- Work to complete -
Going through the entries below, count each line containing the word "Sráide". Report the number only.

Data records
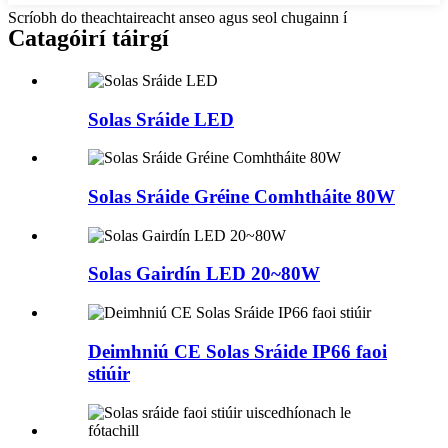
Scríobh do theachtaireacht anseo agus seol chugainn í
Catagóirí táirgí
Solas Sráide LED
Solas Sráide Gréine Comhtháite 80W
Solas Gairdín LED 20~80W
Deimhniú CE Solas Sráide IP66 faoi
stiúir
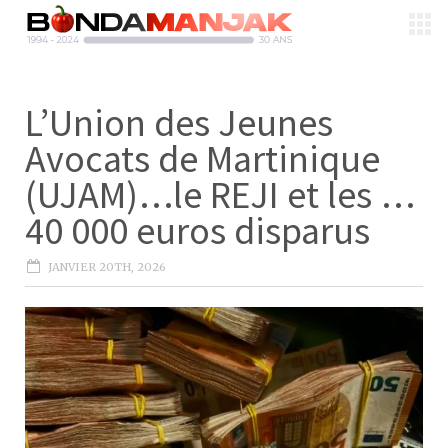
L’Union des Jeunes
Avocats de Martinique
(UJAM)…le REJI et les …
40 000 euros disparus
JANVIER 20TH, 2026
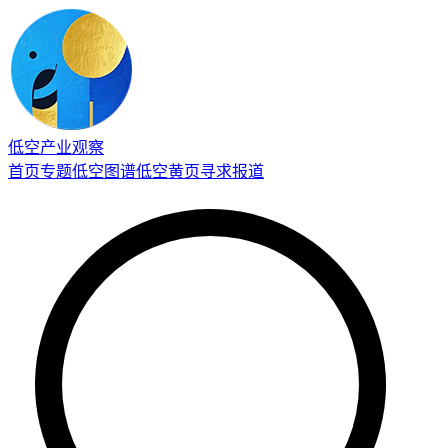
低空产业观察
首页
专题
低空图谱
低空黄页
寻求报道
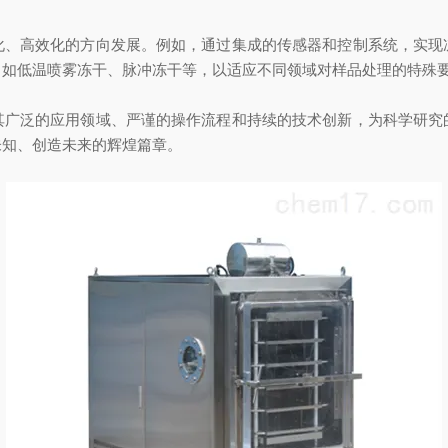
高效化的方向发展。例如，通过集成的传感器和控制系统，实现
，如低温喷雾冻干、脉冲冻干等，以适应不同领域对样品处理的特殊
泛的应用领域、严谨的操作流程和持续的技术创新，为科学研究
未知、创造未来的辉煌篇章。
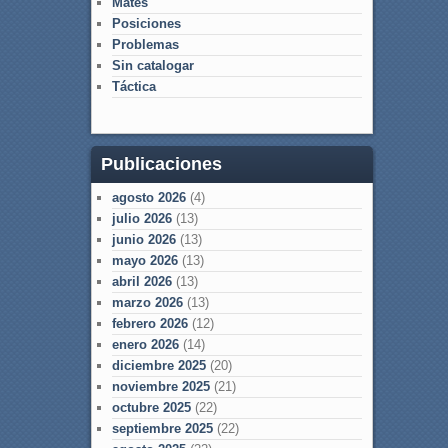
Mates
Posiciones
Problemas
Sin catalogar
Táctica
Publicaciones
agosto 2026
(4)
julio 2026
(13)
junio 2026
(13)
mayo 2026
(13)
abril 2026
(13)
marzo 2026
(13)
febrero 2026
(12)
enero 2026
(14)
diciembre 2025
(20)
noviembre 2025
(21)
octubre 2025
(22)
septiembre 2025
(22)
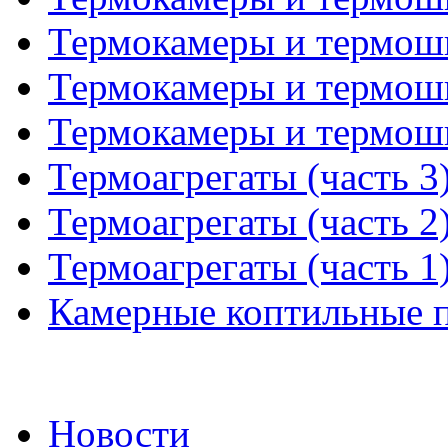
Термокамеры и термошк
Термокамеры и термошк
Термокамеры и термошк
Термоагрегаты (часть 3
Термоагрегаты (часть 2
Термоагрегаты (часть 1
Камерные коптильные пе
Новости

- Answer to this task -
3